(Records from a data collection)
* * * * * * *
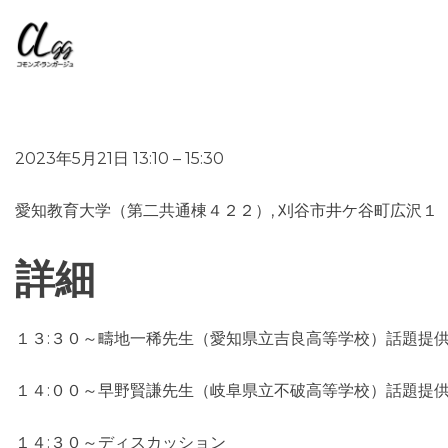
Skip
to
content
2023年5月21日 13:10 – 15:30
愛知教育大学（第二共通棟４２２）, 刈谷市井ケ谷町広沢１
詳細
１３:３０～疇地一稀先生（愛知県立吉良高等学校）話題提
１４:００～早野賢謙先生（岐阜県立不破高等学校）話題提
１４:３０～ディスカッション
* * * * * * *
- **Goal of the exercise**:
Give the entries above again word for word, without the pictures.

- **Response box**:
Skip
to
content
2023年5月21日 13:10 – 15:30
愛知教育大学（第二共通棟４２２）, 刈谷市井ケ谷町広沢１
詳細
１３:３０～疇地一稀先生（愛知県立吉良高等学校）話題提
１４:００～早野賢謙先生（岐阜県立不破高等学校）話題提
１４:３０～ディスカッション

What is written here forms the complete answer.